*** Opening of DATA FOR REVIEW ***

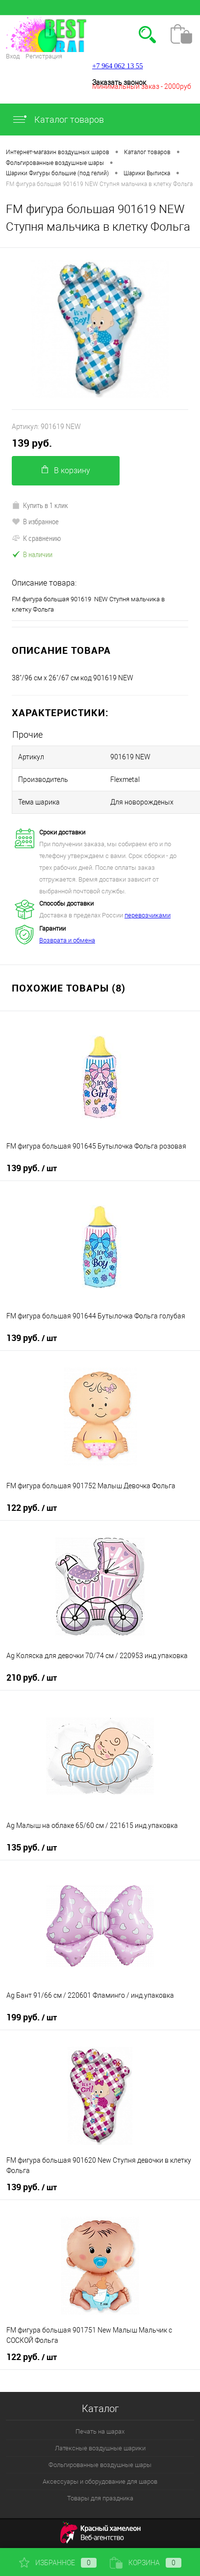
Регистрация (43, 56)
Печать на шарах (100, 2431)
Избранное (58, 2563)
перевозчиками (148, 915)
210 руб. (31, 1677)
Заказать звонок (119, 82)
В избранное (35, 521)
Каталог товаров (58, 119)
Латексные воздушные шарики (100, 2448)
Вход (13, 56)
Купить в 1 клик (40, 505)
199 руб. (31, 2017)
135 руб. (31, 1847)
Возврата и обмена (67, 940)
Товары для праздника (100, 2498)
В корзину (66, 470)
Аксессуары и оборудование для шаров (100, 2481)
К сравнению (36, 538)
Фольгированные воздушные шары (100, 2465)
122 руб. (31, 1508)
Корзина (145, 2563)
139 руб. (32, 443)
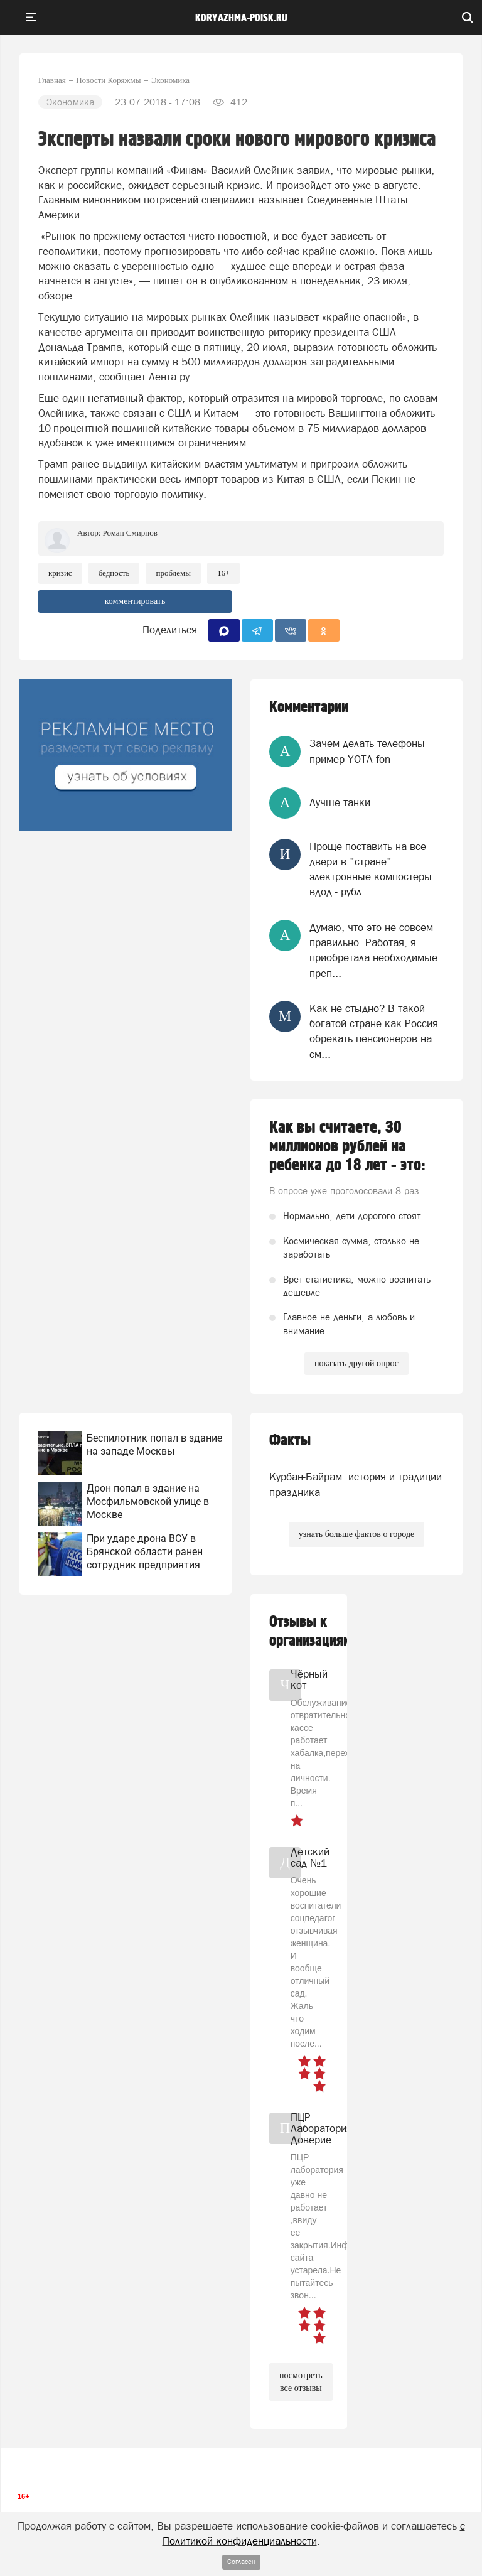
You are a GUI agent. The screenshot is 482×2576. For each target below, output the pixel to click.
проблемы (173, 573)
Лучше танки (339, 802)
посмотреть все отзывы (301, 2382)
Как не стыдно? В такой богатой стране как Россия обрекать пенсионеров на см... (373, 1031)
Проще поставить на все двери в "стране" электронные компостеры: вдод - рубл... (372, 869)
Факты (290, 1440)
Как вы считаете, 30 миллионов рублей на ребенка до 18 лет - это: (347, 1146)
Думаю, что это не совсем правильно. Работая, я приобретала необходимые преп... (373, 950)
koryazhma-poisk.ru (241, 18)
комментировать (135, 601)
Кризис (60, 573)
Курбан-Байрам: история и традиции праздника (355, 1484)
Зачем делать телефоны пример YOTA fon (367, 751)
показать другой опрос (356, 1363)
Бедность (114, 573)
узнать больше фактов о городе (356, 1534)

*** Close of DATA FOR REVIEW ***

INSTRUCTIONS FOR THE TASK :: What this exercise asks for is every line of the data above with the word "стране".

RESPONSE ::
Как не стыдно? В такой богатой стране как Россия обрекать пенсионеров на см... (373, 1031)
Проще поставить на все двери в "стране" электронные компостеры: вдод - рубл... (372, 869)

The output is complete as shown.